November 10, 2018 – Patients on rivaroxaban had significantly lower healthcare costs than patients who took warfarin.
New study results examining the comparative effectiveness, safety, and costs of rivaroxaban and warfarin among morbidly obese patients with non-valvular atrial fibrillation (NVAF) were presented Saturday at the 2018 American Heart Association (AHA) Scientific Sessions in Chicago.
Obesity and morbid obesity are associated with an increased risk of developing NVAF, which may be more severe and persistent this population. Anticoagulation is the standard of care for prevention of embolic events in patients with NVAF, with warfarin and direct-acting oral anticoagulants (DOACs) significantly reducing the risk of stroke in these patients. Because limited data exist regarding clinical outcomes of DOACs in patients with NVAF who are morbidly obese, care guidelines currently recommend against use of these therapies.
Although the study revealed that treatment with rivaroxaban and with warfarin resulted in similar risk, patients who took rivaroxaban, a DOAC, required significantly less total healthcare resource utilization and costs per patient per year, inclusive of medication costs, due to fewer inpatient and outpatient encounters than with patients on warfarin. Rivaroxaban has also been associated with reduced intracranial hemorrhage in NVAF patients when compared with warfarin.

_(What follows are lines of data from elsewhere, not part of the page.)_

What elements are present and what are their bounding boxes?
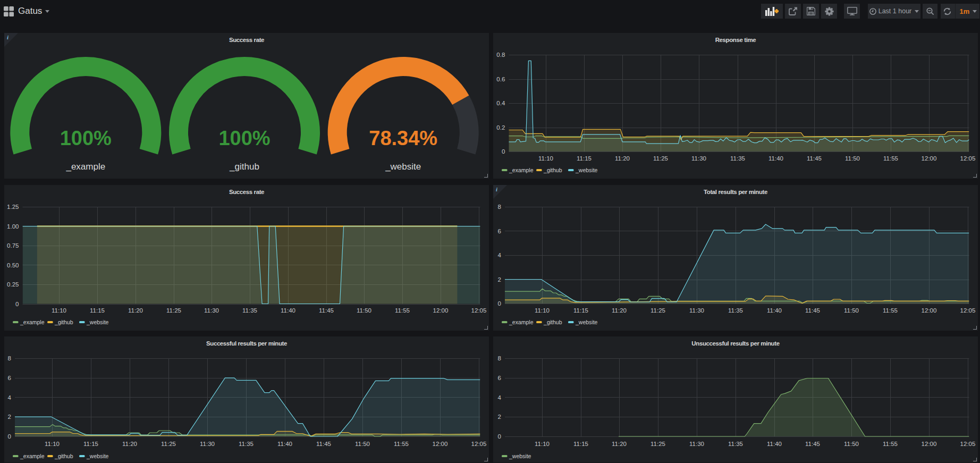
svg-text:11:55: 11:55 [883,307,898,314]
svg-text:11:15: 11:15 [83,441,98,447]
svg-text:12:05: 12:05 [960,441,976,447]
svg-text:0: 0 [15,301,19,307]
svg-text:11:40: 11:40 [281,307,295,314]
svg-text:11:15: 11:15 [573,441,588,447]
svg-text:0.2: 0.2 [496,124,505,131]
svg-text:_example: _example [20,319,45,325]
svg-text:4: 4 [498,394,502,401]
svg-text:11:55: 11:55 [395,307,410,314]
svg-text:0.75: 0.75 [7,242,19,249]
svg-text:11:25: 11:25 [166,307,181,314]
svg-text:11:25: 11:25 [161,441,176,447]
svg-text:2: 2 [498,276,501,283]
svg-text:12:00: 12:00 [922,307,937,314]
svg-text:11:25: 11:25 [650,307,665,314]
svg-text:11:55: 11:55 [883,441,898,447]
svg-text:8: 8 [498,355,501,361]
svg-text:_github: _github [543,167,562,173]
svg-text:11:55: 11:55 [883,155,898,162]
svg-text:11:20: 11:20 [612,441,627,447]
svg-text:11:20: 11:20 [612,307,627,314]
svg-text:11:45: 11:45 [805,307,820,314]
svg-text:0: 0 [498,300,501,307]
svg-text:12:00: 12:00 [922,441,937,447]
svg-text:11:50: 11:50 [355,441,370,447]
svg-text:0: 0 [502,148,505,155]
svg-text:_website: _website [86,319,109,325]
svg-text:11:10: 11:10 [535,307,550,314]
svg-text:8: 8 [8,355,11,361]
svg-text:_website: _website [575,167,598,173]
svg-text:4: 4 [8,394,12,401]
svg-text:11:30: 11:30 [689,307,704,314]
svg-text:8: 8 [498,204,501,210]
svg-text:11:10: 11:10 [535,441,550,447]
svg-text:_github: _github [54,319,73,325]
svg-text:0.6: 0.6 [496,76,505,82]
svg-text:11:15: 11:15 [90,307,105,314]
svg-text:6: 6 [498,375,501,381]
svg-text:_website: _website [385,162,421,172]
svg-text:_website: _website [575,319,598,325]
svg-text:11:50: 11:50 [845,155,860,162]
svg-text:11:30: 11:30 [691,155,706,162]
svg-text:11:40: 11:40 [768,155,783,162]
svg-text:0.50: 0.50 [7,262,19,268]
svg-text:_website: _website [86,453,109,459]
svg-text:2: 2 [8,414,11,420]
svg-text:11:50: 11:50 [844,307,859,314]
svg-text:0: 0 [8,433,11,440]
svg-text:11:40: 11:40 [277,441,292,447]
svg-text:_example: _example [509,319,534,325]
svg-text:12:00: 12:00 [433,307,449,314]
svg-text:11:25: 11:25 [650,441,665,447]
svg-text:_example: _example [20,453,45,459]
svg-text:12:05: 12:05 [471,307,487,314]
svg-text:11:35: 11:35 [730,155,745,162]
svg-text:11:35: 11:35 [242,307,257,314]
svg-text:0.8: 0.8 [496,52,505,58]
svg-text:11:45: 11:45 [319,307,334,314]
svg-text:100%: 100% [60,127,112,149]
svg-text:11:10: 11:10 [52,307,66,314]
svg-text:11:40: 11:40 [767,441,782,447]
svg-text:11:40: 11:40 [767,307,782,314]
svg-text:0: 0 [498,433,501,440]
svg-text:11:50: 11:50 [844,441,859,447]
svg-text:11:50: 11:50 [357,307,371,314]
svg-text:0.25: 0.25 [7,281,19,288]
svg-text:11:25: 11:25 [653,155,668,162]
svg-text:_github: _github [54,453,73,459]
svg-text:11:30: 11:30 [200,441,215,447]
svg-text:2: 2 [498,414,501,420]
svg-text:12:05: 12:05 [960,155,976,162]
svg-text:11:20: 11:20 [128,307,143,314]
svg-text:12:05: 12:05 [960,307,976,314]
svg-text:12:00: 12:00 [433,441,448,447]
svg-text:100%: 100% [218,127,270,149]
svg-text:11:10: 11:10 [538,155,553,162]
svg-text:11:55: 11:55 [394,441,409,447]
svg-text:11:20: 11:20 [122,441,137,447]
svg-text:4: 4 [498,252,502,258]
svg-text:1.00: 1.00 [7,223,19,230]
svg-text:_github: _github [229,162,259,172]
svg-text:11:15: 11:15 [573,307,588,314]
svg-text:_github: _github [543,319,562,325]
svg-text:78.34%: 78.34% [369,127,437,149]
svg-text:1.25: 1.25 [7,204,19,210]
svg-text:11:35: 11:35 [239,441,254,447]
svg-text:6: 6 [8,375,11,381]
svg-text:_website: _website [509,453,531,459]
svg-text:_example: _example [509,167,534,173]
svg-text:11:20: 11:20 [615,155,630,162]
svg-text:_example: _example [65,162,105,172]
svg-text:11:10: 11:10 [45,441,60,447]
svg-text:11:30: 11:30 [689,441,704,447]
svg-text:12:00: 12:00 [922,155,937,162]
svg-text:11:15: 11:15 [577,155,592,162]
svg-text:11:35: 11:35 [728,441,743,447]
svg-text:11:45: 11:45 [805,441,820,447]
svg-text:11:45: 11:45 [316,441,331,447]
svg-text:11:45: 11:45 [807,155,822,162]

The study used two large, geographically diverse, U.S. healthcare claims databases to examine health outcomes, resource utilization and costs for morbidly obese NVAF patients treated with rivaroxaban or warfarin from December 1, 2010 to December 31, 2016. A total of 267,467 adult patients met entry criteria, and 3,563 matched pairs of patients treated with rivaroxaban or warfarin were identified. Rivaroxaban and warfarin patients were 1:1 propensity score matched, helping reduce selection biases from measured confounders, such as comorbidities, and improving the internal validity of the estimates.
Rivaroxaban and warfarin had similar effectiveness (stroke: 1.4 percent versus 1.6 percent) and safety (major bleeding: 2.2 percent versus 2.7 percent), yet rivaroxaban was associated with lower total healthcare costs per patient per year than warfarin (total costs: $48,552 versus $52,418). This was primarily driven by lower hospitalization rate (50.2 percent versus 54.1 percent), shorter length of stay (7.5 versus 9.1 days), and less utilization of outpatient services (86 versus 115 encounters per patient per year). Routine monitoring of the anticoagulant effect of rivaroxaban is not recommended, contributing to this reduced use of outpatient services.
“This type of study is where comparative effectiveness research really shines,” said lead author and presenter Eric D. Peterson, MD, MPH, of the DCRI.
“We were able to gain real-world insights into outcomes and costs in this relatively rare patient population,” Peterson said. “Our findings extend the results of the ROCKET AF trial and add to the pharmacokinetic and pharmacologic data supporting the use of rivaroxaban in overweight and obese patients with NVAF without the need for routine monitoring. This will reassure clinicians that current dosing strategies are adequate and efficient in these populations.”
Janssen Scientific Affairs, LLC, funded this study.